Return only those lines of the records below in which "members" appears.

+---+

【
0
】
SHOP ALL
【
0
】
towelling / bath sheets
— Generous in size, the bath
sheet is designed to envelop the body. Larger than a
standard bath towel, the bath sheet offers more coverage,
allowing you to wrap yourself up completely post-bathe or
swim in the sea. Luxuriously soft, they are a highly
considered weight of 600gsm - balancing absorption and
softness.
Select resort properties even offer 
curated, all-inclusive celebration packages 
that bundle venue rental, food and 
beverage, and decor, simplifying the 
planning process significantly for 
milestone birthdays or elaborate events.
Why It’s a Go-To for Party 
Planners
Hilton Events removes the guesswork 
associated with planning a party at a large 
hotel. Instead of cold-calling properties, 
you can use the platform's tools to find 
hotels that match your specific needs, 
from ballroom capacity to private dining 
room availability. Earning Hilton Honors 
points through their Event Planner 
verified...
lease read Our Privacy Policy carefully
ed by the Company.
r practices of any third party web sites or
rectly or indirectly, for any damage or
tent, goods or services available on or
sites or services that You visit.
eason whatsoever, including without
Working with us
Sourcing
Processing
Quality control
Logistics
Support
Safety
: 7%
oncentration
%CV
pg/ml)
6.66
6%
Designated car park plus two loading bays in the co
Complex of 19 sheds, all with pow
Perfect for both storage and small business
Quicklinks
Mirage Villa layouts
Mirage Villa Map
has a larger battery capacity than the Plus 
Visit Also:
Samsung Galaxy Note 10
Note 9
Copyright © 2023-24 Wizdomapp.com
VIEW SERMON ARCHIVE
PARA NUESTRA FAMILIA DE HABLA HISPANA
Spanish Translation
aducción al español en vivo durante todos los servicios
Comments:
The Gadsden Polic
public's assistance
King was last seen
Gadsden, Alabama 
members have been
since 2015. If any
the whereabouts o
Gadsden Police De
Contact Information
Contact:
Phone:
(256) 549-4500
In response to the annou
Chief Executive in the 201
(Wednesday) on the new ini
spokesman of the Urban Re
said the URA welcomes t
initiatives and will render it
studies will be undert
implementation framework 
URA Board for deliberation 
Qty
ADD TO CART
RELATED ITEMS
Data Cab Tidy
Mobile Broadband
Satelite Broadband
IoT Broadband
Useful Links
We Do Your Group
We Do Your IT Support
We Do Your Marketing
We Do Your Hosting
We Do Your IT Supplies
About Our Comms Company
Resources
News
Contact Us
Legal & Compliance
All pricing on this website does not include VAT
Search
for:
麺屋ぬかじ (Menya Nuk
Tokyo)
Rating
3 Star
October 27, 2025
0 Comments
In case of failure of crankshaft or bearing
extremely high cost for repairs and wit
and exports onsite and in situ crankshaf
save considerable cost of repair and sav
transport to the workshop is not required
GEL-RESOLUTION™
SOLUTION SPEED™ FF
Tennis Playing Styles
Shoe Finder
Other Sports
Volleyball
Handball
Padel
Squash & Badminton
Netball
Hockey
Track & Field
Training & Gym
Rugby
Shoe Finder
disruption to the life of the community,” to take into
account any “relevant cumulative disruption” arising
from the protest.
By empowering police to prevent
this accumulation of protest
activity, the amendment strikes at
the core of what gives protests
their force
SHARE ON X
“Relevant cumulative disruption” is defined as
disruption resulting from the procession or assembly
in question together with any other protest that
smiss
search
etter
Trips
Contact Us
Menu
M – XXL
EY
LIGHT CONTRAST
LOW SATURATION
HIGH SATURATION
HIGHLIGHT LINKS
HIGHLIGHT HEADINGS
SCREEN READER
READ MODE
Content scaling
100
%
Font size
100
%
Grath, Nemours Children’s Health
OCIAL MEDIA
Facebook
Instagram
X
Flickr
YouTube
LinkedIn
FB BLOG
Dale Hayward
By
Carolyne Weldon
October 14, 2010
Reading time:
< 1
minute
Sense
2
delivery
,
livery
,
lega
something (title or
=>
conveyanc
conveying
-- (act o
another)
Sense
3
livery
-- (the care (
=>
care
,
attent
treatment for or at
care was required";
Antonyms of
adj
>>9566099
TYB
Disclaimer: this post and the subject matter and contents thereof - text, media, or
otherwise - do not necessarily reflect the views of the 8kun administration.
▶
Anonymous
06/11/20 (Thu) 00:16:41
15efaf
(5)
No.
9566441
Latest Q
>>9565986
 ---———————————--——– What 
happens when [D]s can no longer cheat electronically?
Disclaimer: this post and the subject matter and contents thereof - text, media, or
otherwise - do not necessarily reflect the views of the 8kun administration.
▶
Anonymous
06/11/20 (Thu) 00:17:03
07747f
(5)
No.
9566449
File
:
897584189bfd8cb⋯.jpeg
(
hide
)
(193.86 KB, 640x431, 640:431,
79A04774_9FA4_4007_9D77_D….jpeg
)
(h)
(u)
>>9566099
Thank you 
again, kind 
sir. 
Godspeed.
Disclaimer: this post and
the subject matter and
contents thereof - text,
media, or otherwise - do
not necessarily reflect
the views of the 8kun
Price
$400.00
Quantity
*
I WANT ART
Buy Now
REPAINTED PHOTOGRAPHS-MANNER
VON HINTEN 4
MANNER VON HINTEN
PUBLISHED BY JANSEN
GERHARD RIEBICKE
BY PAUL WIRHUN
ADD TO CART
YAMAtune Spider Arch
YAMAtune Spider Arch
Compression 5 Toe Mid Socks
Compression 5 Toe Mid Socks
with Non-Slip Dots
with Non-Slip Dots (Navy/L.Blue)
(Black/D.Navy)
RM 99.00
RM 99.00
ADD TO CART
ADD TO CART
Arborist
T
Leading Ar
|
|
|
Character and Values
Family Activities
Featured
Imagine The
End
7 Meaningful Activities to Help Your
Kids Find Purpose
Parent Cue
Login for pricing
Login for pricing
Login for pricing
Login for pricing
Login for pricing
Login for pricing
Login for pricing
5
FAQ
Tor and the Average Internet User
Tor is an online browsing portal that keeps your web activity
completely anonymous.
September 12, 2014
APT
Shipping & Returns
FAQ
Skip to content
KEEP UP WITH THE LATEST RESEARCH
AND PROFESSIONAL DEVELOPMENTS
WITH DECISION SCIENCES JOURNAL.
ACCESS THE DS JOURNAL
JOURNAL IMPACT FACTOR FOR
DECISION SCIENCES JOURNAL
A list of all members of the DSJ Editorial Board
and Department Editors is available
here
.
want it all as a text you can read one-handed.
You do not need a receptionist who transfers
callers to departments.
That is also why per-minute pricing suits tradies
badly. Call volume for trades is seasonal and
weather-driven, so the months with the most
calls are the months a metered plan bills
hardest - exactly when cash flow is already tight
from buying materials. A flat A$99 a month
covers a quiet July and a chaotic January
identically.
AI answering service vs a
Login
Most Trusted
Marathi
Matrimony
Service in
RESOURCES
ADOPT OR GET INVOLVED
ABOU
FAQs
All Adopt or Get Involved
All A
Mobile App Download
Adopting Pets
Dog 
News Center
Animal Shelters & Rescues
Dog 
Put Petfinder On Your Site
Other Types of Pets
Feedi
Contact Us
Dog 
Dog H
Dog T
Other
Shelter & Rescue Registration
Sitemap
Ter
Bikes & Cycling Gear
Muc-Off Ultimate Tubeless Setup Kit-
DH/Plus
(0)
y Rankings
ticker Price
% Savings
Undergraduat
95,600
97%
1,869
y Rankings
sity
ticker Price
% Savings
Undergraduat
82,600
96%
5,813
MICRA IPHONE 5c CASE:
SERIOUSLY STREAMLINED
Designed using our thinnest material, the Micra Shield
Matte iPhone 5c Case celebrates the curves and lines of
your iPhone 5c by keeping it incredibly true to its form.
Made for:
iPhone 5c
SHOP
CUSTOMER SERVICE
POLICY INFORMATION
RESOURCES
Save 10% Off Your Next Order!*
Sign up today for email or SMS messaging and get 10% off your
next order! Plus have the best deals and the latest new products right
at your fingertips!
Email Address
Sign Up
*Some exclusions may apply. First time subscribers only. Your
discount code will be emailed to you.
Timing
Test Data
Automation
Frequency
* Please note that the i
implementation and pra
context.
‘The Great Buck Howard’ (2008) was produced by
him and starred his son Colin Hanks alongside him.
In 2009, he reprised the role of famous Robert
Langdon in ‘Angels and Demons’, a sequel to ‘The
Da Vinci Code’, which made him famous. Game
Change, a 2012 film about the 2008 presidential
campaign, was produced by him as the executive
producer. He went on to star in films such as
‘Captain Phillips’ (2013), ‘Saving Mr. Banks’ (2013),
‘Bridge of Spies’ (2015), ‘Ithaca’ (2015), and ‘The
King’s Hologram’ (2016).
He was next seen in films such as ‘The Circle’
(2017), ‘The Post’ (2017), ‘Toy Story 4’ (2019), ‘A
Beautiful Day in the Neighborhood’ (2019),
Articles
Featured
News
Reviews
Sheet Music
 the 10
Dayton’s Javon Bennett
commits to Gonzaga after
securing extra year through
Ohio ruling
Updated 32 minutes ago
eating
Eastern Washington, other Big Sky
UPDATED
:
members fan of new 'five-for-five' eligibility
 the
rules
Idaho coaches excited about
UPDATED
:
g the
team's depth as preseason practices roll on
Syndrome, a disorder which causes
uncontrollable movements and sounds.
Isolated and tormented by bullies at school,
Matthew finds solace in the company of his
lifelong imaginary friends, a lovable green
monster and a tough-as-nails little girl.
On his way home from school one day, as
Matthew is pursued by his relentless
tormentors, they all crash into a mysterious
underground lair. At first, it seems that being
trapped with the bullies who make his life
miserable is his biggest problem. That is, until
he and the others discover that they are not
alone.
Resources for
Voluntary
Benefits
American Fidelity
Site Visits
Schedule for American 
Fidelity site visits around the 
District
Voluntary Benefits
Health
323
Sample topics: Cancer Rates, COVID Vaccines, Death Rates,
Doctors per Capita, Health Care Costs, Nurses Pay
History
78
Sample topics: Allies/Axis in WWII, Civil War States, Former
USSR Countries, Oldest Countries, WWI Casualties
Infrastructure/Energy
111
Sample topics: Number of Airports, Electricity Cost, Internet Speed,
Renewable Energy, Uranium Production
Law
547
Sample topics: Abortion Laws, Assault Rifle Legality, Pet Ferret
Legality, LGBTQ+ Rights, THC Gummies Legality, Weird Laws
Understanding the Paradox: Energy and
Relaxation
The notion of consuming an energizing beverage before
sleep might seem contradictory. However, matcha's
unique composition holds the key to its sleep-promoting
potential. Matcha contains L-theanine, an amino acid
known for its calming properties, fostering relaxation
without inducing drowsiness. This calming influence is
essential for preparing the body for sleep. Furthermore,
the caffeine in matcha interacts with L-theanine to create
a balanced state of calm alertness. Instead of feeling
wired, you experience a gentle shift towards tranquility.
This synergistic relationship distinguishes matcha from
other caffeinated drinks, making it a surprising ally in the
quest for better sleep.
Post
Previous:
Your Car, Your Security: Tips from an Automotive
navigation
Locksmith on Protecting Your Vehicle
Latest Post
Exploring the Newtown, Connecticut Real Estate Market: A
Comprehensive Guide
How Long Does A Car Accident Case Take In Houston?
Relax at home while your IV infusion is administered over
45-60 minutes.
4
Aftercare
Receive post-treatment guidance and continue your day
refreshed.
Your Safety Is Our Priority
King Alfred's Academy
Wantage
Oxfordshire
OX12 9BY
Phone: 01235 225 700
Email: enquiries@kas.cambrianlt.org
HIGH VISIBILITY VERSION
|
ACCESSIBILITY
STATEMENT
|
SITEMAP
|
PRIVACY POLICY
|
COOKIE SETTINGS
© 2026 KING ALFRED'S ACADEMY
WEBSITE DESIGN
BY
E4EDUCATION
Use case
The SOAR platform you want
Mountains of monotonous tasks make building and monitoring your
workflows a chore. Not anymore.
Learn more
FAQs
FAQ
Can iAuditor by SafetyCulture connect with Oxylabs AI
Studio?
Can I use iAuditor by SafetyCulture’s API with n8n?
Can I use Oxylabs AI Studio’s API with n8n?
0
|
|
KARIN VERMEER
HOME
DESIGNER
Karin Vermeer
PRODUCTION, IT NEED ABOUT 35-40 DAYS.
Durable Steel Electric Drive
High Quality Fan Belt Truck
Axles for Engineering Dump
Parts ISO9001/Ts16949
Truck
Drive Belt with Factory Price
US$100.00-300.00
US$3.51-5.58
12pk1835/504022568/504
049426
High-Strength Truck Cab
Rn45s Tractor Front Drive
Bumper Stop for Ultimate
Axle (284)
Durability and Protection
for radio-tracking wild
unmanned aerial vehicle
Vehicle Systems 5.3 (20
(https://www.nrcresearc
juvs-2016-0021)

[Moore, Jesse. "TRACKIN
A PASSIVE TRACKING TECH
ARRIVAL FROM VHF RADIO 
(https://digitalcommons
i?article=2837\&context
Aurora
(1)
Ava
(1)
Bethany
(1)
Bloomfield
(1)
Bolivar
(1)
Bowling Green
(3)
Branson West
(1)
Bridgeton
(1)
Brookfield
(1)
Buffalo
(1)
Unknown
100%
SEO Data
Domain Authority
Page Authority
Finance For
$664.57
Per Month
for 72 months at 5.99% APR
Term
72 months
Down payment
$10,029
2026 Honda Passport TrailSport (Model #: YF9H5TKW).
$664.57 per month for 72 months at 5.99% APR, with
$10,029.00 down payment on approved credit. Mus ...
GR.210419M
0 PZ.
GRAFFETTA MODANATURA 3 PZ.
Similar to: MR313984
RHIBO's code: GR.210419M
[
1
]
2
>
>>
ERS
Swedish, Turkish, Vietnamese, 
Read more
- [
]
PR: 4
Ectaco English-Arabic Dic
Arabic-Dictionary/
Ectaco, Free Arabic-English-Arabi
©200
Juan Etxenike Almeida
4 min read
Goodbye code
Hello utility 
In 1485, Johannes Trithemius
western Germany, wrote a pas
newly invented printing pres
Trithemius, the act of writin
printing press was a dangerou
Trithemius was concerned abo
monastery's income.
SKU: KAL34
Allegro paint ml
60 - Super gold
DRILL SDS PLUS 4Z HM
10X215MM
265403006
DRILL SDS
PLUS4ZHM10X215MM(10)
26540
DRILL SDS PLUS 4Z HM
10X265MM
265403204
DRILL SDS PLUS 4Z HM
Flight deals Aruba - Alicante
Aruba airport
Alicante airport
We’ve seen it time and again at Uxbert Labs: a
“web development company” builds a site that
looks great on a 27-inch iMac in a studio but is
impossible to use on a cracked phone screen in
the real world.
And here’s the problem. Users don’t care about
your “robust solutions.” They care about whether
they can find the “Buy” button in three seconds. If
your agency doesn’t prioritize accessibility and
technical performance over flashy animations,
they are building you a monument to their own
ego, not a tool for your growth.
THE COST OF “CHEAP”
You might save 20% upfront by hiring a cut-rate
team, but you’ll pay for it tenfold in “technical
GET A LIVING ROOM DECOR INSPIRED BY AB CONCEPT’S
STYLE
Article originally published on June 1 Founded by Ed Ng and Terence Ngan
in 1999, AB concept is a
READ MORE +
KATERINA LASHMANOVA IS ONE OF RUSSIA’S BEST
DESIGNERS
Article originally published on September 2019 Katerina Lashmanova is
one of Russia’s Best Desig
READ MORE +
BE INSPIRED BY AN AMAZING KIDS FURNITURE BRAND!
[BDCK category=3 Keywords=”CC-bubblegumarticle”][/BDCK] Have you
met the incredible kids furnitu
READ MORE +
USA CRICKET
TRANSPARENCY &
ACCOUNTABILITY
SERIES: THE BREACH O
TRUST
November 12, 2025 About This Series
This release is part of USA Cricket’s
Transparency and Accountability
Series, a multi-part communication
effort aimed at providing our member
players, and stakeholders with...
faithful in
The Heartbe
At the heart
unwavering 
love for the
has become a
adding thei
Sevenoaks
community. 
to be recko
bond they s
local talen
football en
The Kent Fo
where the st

+---+

TASK ANSWER:
members have been
A list of all members of the DSJ Editorial Board
members fan of new 'five-for-five' eligibility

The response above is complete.